Citadel n’a pas l’envie de réinventer le genre. C’est donc toute une liste de poncifs du genre à cocher dès le premier épisode. L'organisation Citadel est une organisation mondiale et indépendante qui œuvre dans l’ombre pour protéger le commun des mortels. Or, celle-ci a pour ennemie l'organisation Manticore, un conglomérat de familles milliardaires à l'origine d'un accident de train qui frappera deux agents de Citadel, Mason Kane (Richard Madden) et Nadia Sinh (Priyanka Chopra Jonas). Les deux malheureux sortiront vivants mais amnésiques.
Huit années plus tard, alors qu’ils ne savent plus rien de leur passé et ont refait leur vie, ils sont approchés par le dernier agent de Citadel en vie afin d'empêcher Manticore d’établir un nouvel ordre mondial. Débute alors une course contre la montre pour les deux espions, traqués par leurs ennemis. Durant six épisodes, ils devront déjouer un complot et résoudre le mystère qui englobe l'origine de leur amnésie.

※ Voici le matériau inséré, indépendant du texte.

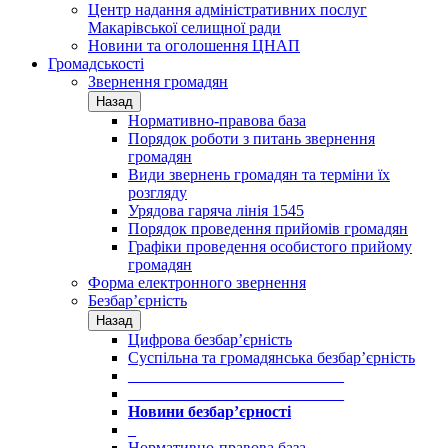
Центр надання адміністративних послуг
Макарівської селищної ради
Новини та оголошення ЦНАП
Громадськості
Звернення громадян
Назад
Нормативно-правова база
Порядок роботи з питань звернення
громадян
Види звернень громадян та терміни їх
розгляду
Урядова гаряча лінія 1545
Порядок проведення прийомів громадян
Графіки проведення особистого прийому
громадян
Форма електронного звернення
Безбар’єрність
Назад
Цифрова безбар’єрність
Суспільна та громадянська безбар’єрність
___________________________
___________________________
Новини безбар’єрності
_
Нормативно-правова база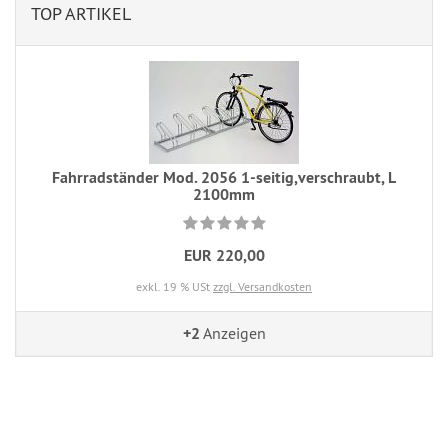
TOP ARTIKEL
Fahrradständer Mod. 2056 1-seitig,verschraubt, L
2100mm
EUR 220,00
exkl. 19 % USt
zzgl. Versandkosten
+2
Anzeigen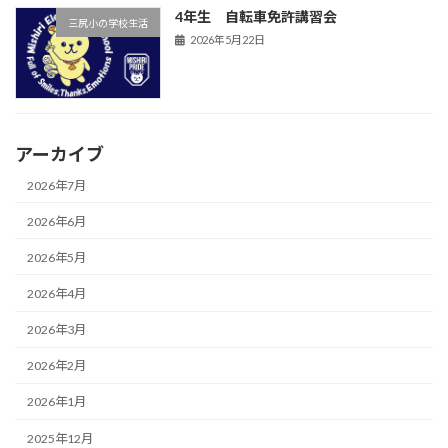
4年生 自転車免許講習会
三尻小の学校生活
2026年5月22日
アーカイブ
2026年7月
2026年6月
2026年5月
2026年4月
2026年3月
2026年2月
2026年1月
2025年12月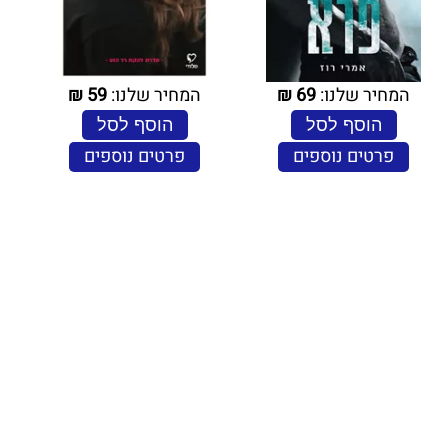
המחיר שלנו:
69
₪
המחיר שלנו:
59
₪
הוסף לסל
הוסף לסל
פרטים נוספים
פרטים נוספים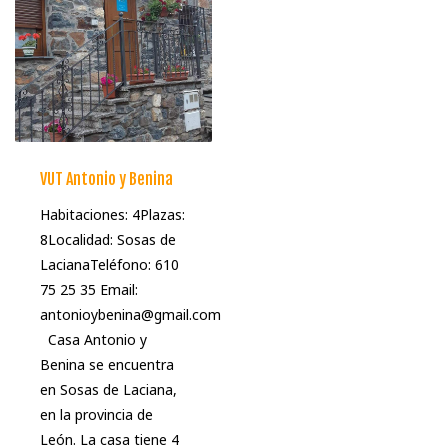
VUT Antonio y Benina
Habitaciones: 4Plazas:
8Localidad: Sosas de
LacianaTeléfono: 610
75 25 35 Email:
antonioybenina@gmail.com
Casa Antonio y
Benina se encuentra
en Sosas de Laciana,
en la provincia de
León. La casa tiene 4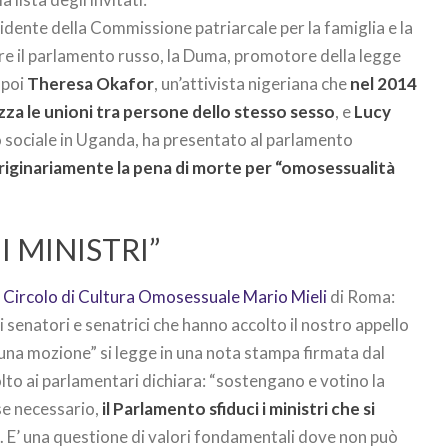
sidente della Commissione patriarcale per la famiglia e la
are il parlamento russo, la Duma, promotore della legge
 poi
Theresa Okafor
, un’attivista nigeriana che
nel 2014
zza le unioni tra persone dello stesso sesso
, e
Lucy
o sociale in Uganda, ha presentato al parlamento
iginariamente la pena di morte per “omosessualità
I MINISTRI”
l
Circolo di Cultura Omosessuale Mario Mieli
di Roma:
 senatori e senatrici che hanno accolto il nostro appello
una mozione” si legge in una nota stampa firmata dal
lto ai parlamentari dichiara: “sostengano e votino la
e necessario,
il Parlamento sfiduci i ministri che si
a
. E’ una questione di valori fondamentali dove non può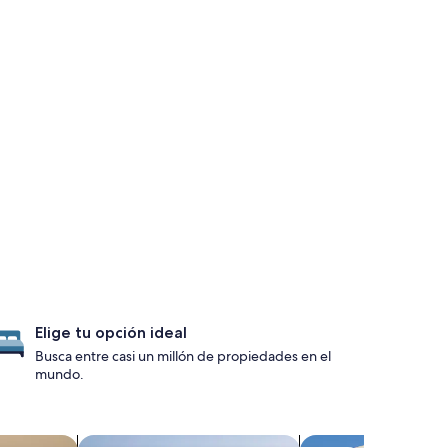
Elige tu opción ideal
Busca entre casi un millón de propiedades en el
mundo.
s
Buscar chalets
Buscar villas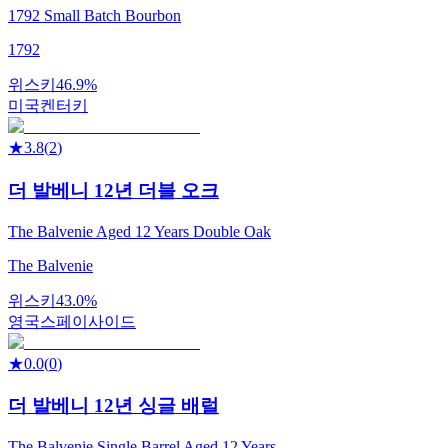
1792 Small Batch Bourbon
1792
위스키
46.9%
미국
켄터키
★
3.8
(
2
)
더 발베니 12년 더블 오크
The Balvenie Aged 12 Years Double Oak
The Balvenie
위스키
43.0%
영국
스페이사이드
★
0.0
(
0
)
더 발베니 12년 싱글 배럴
The Balvenie Single Barrel Aged 12 Years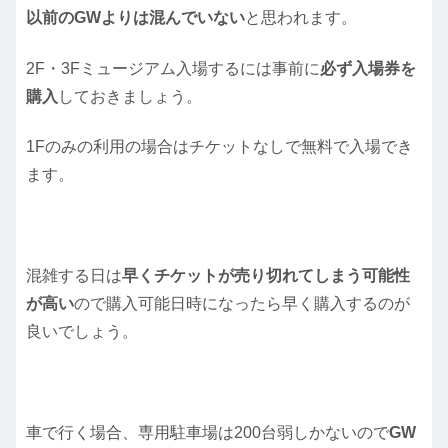
以前のGWよりは混んでいない
と思われます。
2F・3Fミュージアム入場するには事前に
必ず入場券を
購入
しておきましょう。
1Fのみの利用の場合はチケットなしで無料で入場でき
ます。
混雑する日は
早くチケットが売り切れてしまう可能性
が高い
ので購入可能日時になったら早く購入するのが
良いでしょう。
車で行く場合、専用駐車場は200台弱しかないので
GW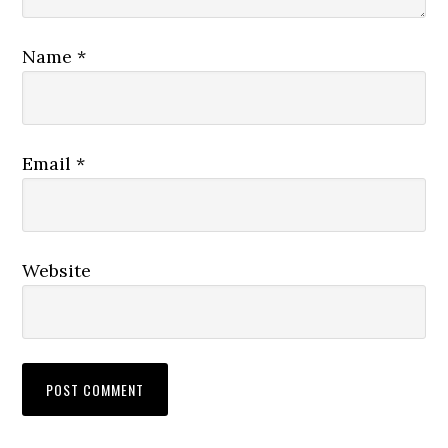
Name
*
Email
*
Website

Au menu: bastons, poursuites et fusillades, des missions d'infiltration, des bras-droits très méchants, des punchlines et une très forte tension sexuelle entre nos deux agents. Et si Citadel collectionne les clichés, les dollars d'Amazon se voient à l'écran. La production soigne sa mise en scène et certaines séquences sont impressionnantes. La série se démarque par sa propension à proposer un divertissement qui ne connait pas les temps morts. À la manière d'un sac Vuitton acheté sur un marché, les frères Russo sont généreux dans leur imitation de ce James Bond en couple, sans pour autant atteindre l'exécution parfaite et millimétrée de son ainé.
Si le show pêche par son écriture, un point fait la différence: son casting. Priyanka Chopra Jonas (Matrix Resurrections) est parfaitement crédible en femme fatale qui n'a pas peur de se prendre des coups. Quant à Richard Madden (Game of Thrones), il prouve qu'il aurait pu être un parfait candidat pour devenir un agent secret au service de sa Majesté. En guise de mentor, Stanley Tucci (Le diable s'habille en Prada) s'amuse à jouer la figure hiérarchique de nos deux agents.

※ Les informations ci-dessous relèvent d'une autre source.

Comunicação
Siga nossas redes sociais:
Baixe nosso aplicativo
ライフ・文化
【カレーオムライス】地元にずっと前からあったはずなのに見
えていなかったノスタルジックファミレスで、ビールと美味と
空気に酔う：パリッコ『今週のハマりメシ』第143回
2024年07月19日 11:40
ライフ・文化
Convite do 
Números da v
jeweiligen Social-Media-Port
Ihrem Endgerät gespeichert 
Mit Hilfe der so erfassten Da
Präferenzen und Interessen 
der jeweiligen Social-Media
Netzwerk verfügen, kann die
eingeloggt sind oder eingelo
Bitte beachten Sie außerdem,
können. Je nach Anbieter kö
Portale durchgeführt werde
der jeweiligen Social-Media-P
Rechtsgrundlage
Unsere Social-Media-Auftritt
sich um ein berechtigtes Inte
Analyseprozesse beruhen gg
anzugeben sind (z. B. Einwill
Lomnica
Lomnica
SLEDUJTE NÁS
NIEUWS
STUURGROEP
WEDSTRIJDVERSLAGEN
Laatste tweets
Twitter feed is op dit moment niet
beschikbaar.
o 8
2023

Cependant, malgré son budget conséquent et sa forme luxueuse, Citadel est un produit formaté, poussif, loin d'être un chef-d'œuvre tant elle se contente sans surprise de délivrer sa partition, au contraire d'une série comme Killing Eve qui avait su réinventer le genre avec beaucoup d'originalité.
Il ne reste qu’à espérer que les derniers épisodes puissent apporter son lot de rebondissements et sauront rendre ses personnages attachants. Amazon a du pain sur la planche, dans la mesure où le déploiement d'un univers étendu dans plusieurs parties du globe est un choix risqué, les abonnés sont impatients et pourraient quitter le navire s'ils n'accrochent pas.
Pour une première pierre à l'édifice, Citadel coche toutes les cases du divertissement d'espionnage musclé, mais son manque de profondeur et ses grosses ficelles risquent de lasser les spectateurs les plus exigeants. Heureusement pour eux, Netflix a sorti The Diplomate.
Les deux premiers épisodes de «Citadel» sont actuellement disponibles sur Prime Video.